- **Required work**
Could you please reproduce every record below exactly, leaving out the pictures?

Items from a dataset:
-- Opening Marker --

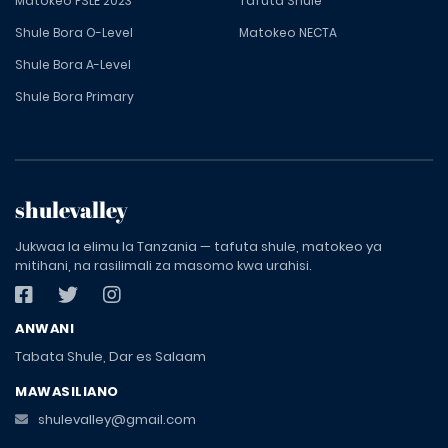
Matokeo PSLE 2023
Tafuta Shule
Shule Bora O-Level
Matokeo NECTA
Shule Bora A-Level
Shule Bora Primary
shulevalley
Jukwaa la elimu la Tanzania — tafuta shule, matokeo ya
mitihani, na rasilimali za masomo kwa urahisi.
ANWANI
Tabata Shule, Dar es Salaam
MAWASILIANO
shulevalley@gmail.com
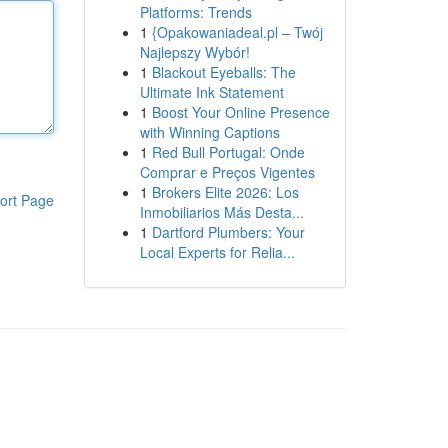
Platforms: Trends
1
{Opakowaniadeal.pl – Twój
Najlepszy Wybór!
1
Blackout Eyeballs: The
Ultimate Ink Statement
1
Boost Your Online Presence
with Winning Captions
1
Red Bull Portugal: Onde
Comprar e Preços Vigentes
1
Brokers Elite 2026: Los
ort Page
Inmobiliarios Más Desta...
1
Dartford Plumbers: Your
Local Experts for Relia...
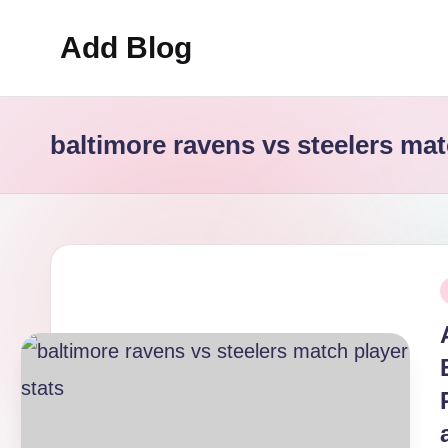
Add Blog
Skip
to
content
baltimore ravens vs steelers mat
P
i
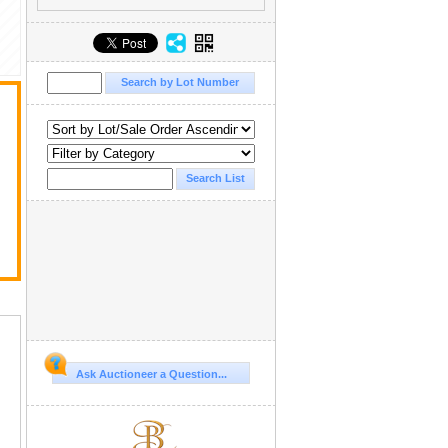
Ask Auctioneer a Question...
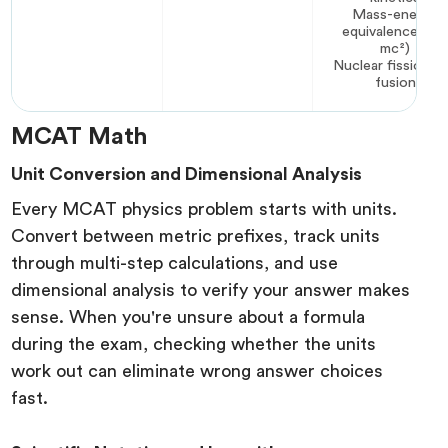
Mass-energy
equivalence (E 
mc²)
Nuclear fission a
fusion
MCAT Math
Unit Conversion and Dimensional Analysis
Every MCAT physics problem starts with units.
Convert between metric prefixes, track units
through multi-step calculations, and use
dimensional analysis to verify your answer makes
sense. When you're unsure about a formula
during the exam, checking whether the units
work out can eliminate wrong answer choices
fast.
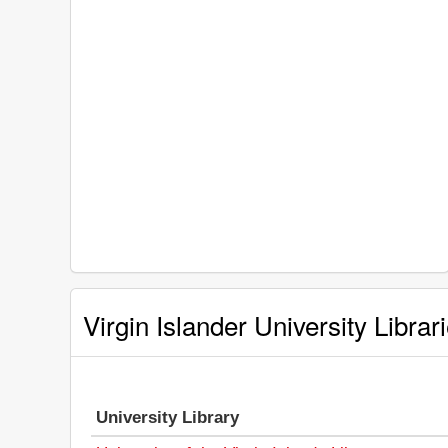
Virgin Islander University Librar
University Library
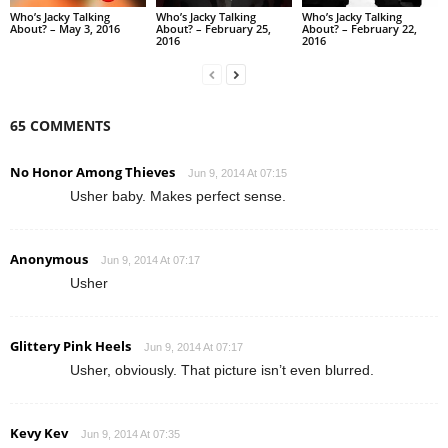
Who’s Jacky Talking
Who’s Jacky Talking
Who’s Jacky Talking
About? – May 3, 2016
About? – February 25,
About? – February 22,
2016
2016
65 COMMENTS
No Honor Among Thieves
Jun 9, 2014 At 07:15
Usher baby. Makes perfect sense.
Anonymous
Jun 9, 2014 At 07:17
Usher
Glittery Pink Heels
Jun 9, 2014 At 07:17
Usher, obviously. That picture isn’t even blurred.
Kevy Kev
Jun 9, 2014 At 07:35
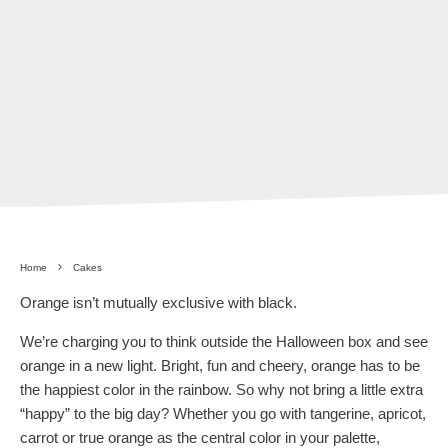
Home
Cakes
Orange isn’t mutually exclusive with black.
We’re charging you to think outside the Halloween box and see
orange in a new light. Bright, fun and cheery, orange has to be
the happiest color in the rainbow. So why not bring a little extra
“happy” to the big day? Whether you go with tangerine, apricot,
carrot or true orange as the central color in your palette,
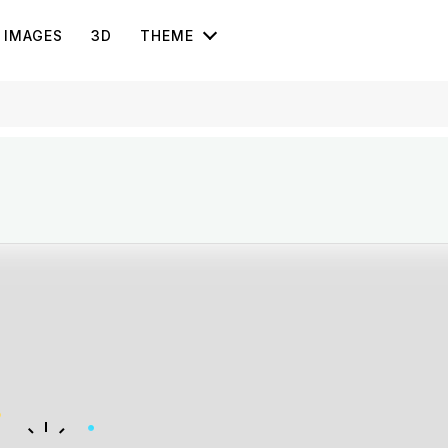
IMAGES
3D
THEME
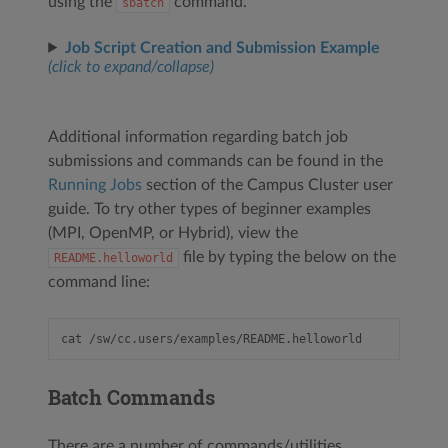
using the
command.
sbatch
Job Script Creation and Submission Example
(click to expand/collapse)
Additional information regarding batch job
submissions and commands can be found in the
Running Jobs
section of the Campus Cluster user
guide. To try other types of beginner examples
(MPI, OpenMP, or Hybrid), view the
file by typing the below on the
README.helloworld
command line:
Batch Commands
There are a number of commands/utilities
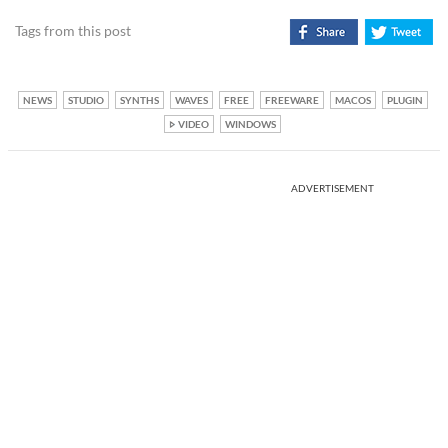
Tags from this post
NEWS
STUDIO
SYNTHS
WAVES
FREE
FREEWARE
MACOS
PLUGIN
VIDEO
WINDOWS
ADVERTISEMENT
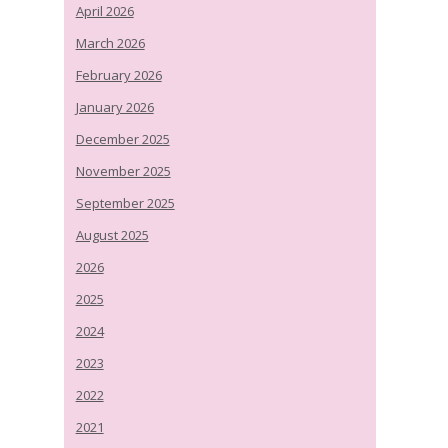
April 2026
March 2026
February 2026
January 2026
December 2025
November 2025
September 2025
August 2025
2026
2025
2024
2023
2022
2021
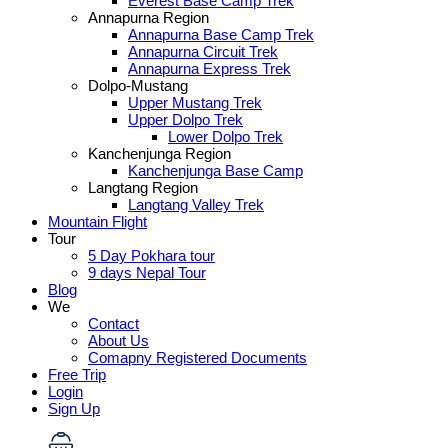
Everest Base Camp Trek
Annapurna Region
Annapurna Base Camp Trek
Annapurna Circuit Trek
Annapurna Express Trek
Dolpo-Mustang
Upper Mustang Trek
Upper Dolpo Trek
Lower Dolpo Trek
Kanchenjunga Region
Kanchenjunga Base Camp
Langtang Region
Langtang Valley Trek
Mountain Flight
Tour
5 Day Pokhara tour
9 days Nepal Tour
Blog
We
Contact
About Us
Comapny Registered Documents
Free Trip
Login
Sign Up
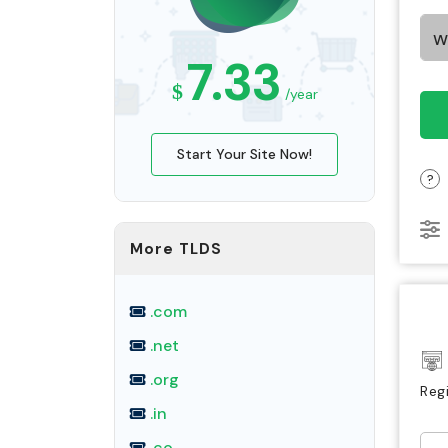
7.33
$
/year
Start Your Site Now!
?
More TLDS
.com
.net
.org
Reg
.in
.co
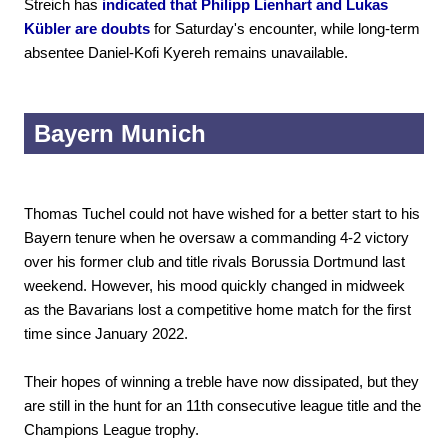
Streich has
indicated that Philipp Lienhart and Lukas
Kübler are doubts
for Saturday's encounter, while long-term
absentee Daniel-Kofi Kyereh remains unavailable.
Bayern Munich
Thomas Tuchel could not have wished for a better start to his
Bayern tenure when he oversaw a commanding 4-2 victory
over his former club and title rivals Borussia Dortmund last
weekend. However, his mood quickly changed in midweek
as the Bavarians lost a competitive home match for the first
time since January 2022.
Their hopes of winning a treble have now dissipated, but they
are still in the hunt for an 11th consecutive league title and the
Champions League trophy.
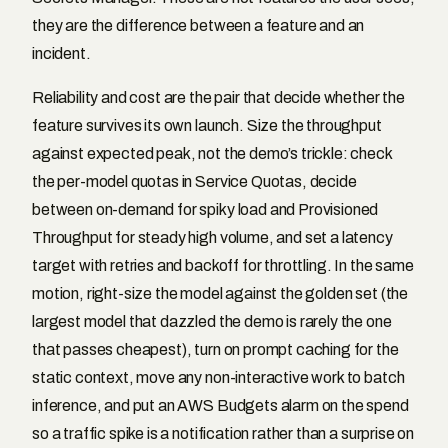
they are the difference between a feature and an
incident.
Reliability and cost are the pair that decide whether the
feature survives its own launch. Size the throughput
against expected peak, not the demo’s trickle: check
the per-model quotas in Service Quotas, decide
between on-demand for spiky load and Provisioned
Throughput for steady high volume, and set a latency
target with retries and backoff for throttling. In the same
motion, right-size the model against the golden set (the
largest model that dazzled the demo is rarely the one
that passes cheapest), turn on prompt caching for the
static context, move any non-interactive work to batch
inference, and put an AWS Budgets alarm on the spend
so a traffic spike is a notification rather than a surprise on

-- Closing Marker --

- **Answer to this task**
Matokeo PSLE 2023
Tafuta Shule
Shule Bora O-Level
Matokeo NECTA
Shule Bora A-Level
Shule Bora Primary
shulevalley
Jukwaa la elimu la Tanzania — tafuta shule, matokeo ya
mitihani, na rasilimali za masomo kwa urahisi.
ANWANI
Tabata Shule, Dar es Salaam
MAWASILIANO
shulevalley@gmail.com
Platforms: Trends
1
{Opakowaniadeal.pl – Twój
Najlepszy Wybór!
1
Blackout Eyeballs: The
Ultimate Ink Statement
1
Boost Your Online Presence
with Winning Captions
1
Red Bull Portugal: Onde
Comprar e Preços Vigentes
1
Brokers Elite 2026: Los
ort Page
Inmobiliarios Más Desta...
1
Dartford Plumbers: Your
Local Experts for Relia...
Add Blog
Skip
to
content
baltimore ravens vs steelers mat
P
i
Ask Auctioneer a Question...
Mass-energy
equivalence (E 
mc²)
Nuclear fission a
fusion
MCAT Math
Unit Conversion and Dimensional Analysis
Every MCAT physics problem starts with units.
Convert between metric prefixes, track units
through multi-step calculations, and use
dimensional analysis to verify your answer makes
sense. When you're unsure about a formula
during the exam, checking whether the units
work out can eliminate wrong answer choices
fast.
Virgin Islander University Librar
University Library
Who’s Jacky Talking
Who’s Jacky Talking
Who’s Jacky Talking
About? – May 3, 2016
About? – February 25,
About? – February 22,
2016
2016
65 COMMENTS
No Honor Among Thieves
Jun 9, 2014 At 07:15
Usher baby. Makes perfect sense.
Anonymous
Jun 9, 2014 At 07:17
Usher
Glittery Pink Heels
Jun 9, 2014 At 07:17
Usher, obviously. That picture isn’t even blurred.
Kevy Kev
Jun 9, 2014 At 07:35
Home
Cakes
Orange isn’t mutually exclusive with black.
We’re charging you to think outside the Halloween box and see
orange in a new light. Bright, fun and cheery, orange has to be
the happiest color in the rainbow. So why not bring a little extra
“happy” to the big day? Whether you go with tangerine, apricot,
carrot or true orange as the central color in your palette,
IMAGES
3D
THEME
using the
command.
sbatch
Job Script Creation and Submission Example
(click to expand/collapse)
Additional information regarding batch job
submissions and commands can be found in the
Running Jobs
section of the Campus Cluster user
guide. To try other types of beginner examples
(MPI, OpenMP, or Hybrid), view the
file by typing the below on the
README.helloworld
command line:
Batch Commands
There are a number of commands/utilities
Tags from this post
NEWS
STUDIO
SYNTHS
WAVES
FREE
FREEWARE
MACOS
PLUGIN
VIDEO
WINDOWS
ADVERTISEMENT
April 2026
March 2026
February 2026
January 2026
December 2025
November 2025
September 2025
August 2025
2026
2025
2024
2023
2022
2021
Everest Base Camp Trek
Annapurna Region
Annapurna Base Camp Trek
Annapurna Circuit Trek
Annapurna Express Trek
Dolpo-Mustang
Upper Mustang Trek
Upper Dolpo Trek
Lower Dolpo Trek
Kanchenjunga Region
Kanchenjunga Base Camp
Langtang Region
Langtang Valley Trek
Mountain Flight
Tour
5 Day Pokhara tour
9 days Nepal Tour
Blog
We
Contact
About Us
Comapny Registered Documents
Free Trip
Login
Sign Up
7.33
$
/year
Start Your Site Now!
?
More TLDS
.com
.net
.org
Reg
.in
.co
Streich has
indicated that Philipp Lienhart and Lukas
Kübler are doubts
for Saturday's encounter, while long-term
absentee Daniel-Kofi Kyereh remains unavailable.
Bayern Munich
Thomas Tuchel could not have wished for a better start to his
Bayern tenure when he oversaw a commanding 4-2 victory
over his former club and title rivals Borussia Dortmund last
weekend. However, his mood quickly changed in midweek
as the Bavarians lost a competitive home match for the first
time since January 2022.
Their hopes of winning a treble have now dissipated, but they
are still in the hunt for an 11th consecutive league title and the
Champions League trophy.
they are the difference between a feature and an
incident.
Reliability and cost are the pair that decide whether the
feature survives its own launch. Size the throughput
against expected peak, not the demo’s trickle: check
the per-model quotas in Service Quotas, decide
between on-demand for spiky load and Provisioned
Throughput for steady high volume, and set a latency
target with retries and backoff for throttling. In the same
motion, right-size the model against the golden set (the
largest model that dazzled the demo is rarely the one
that passes cheapest), turn on prompt caching for the
static context, move any non-interactive work to batch
inference, and put an AWS Budgets alarm on the spend
so a traffic spike is a notification rather than a surprise on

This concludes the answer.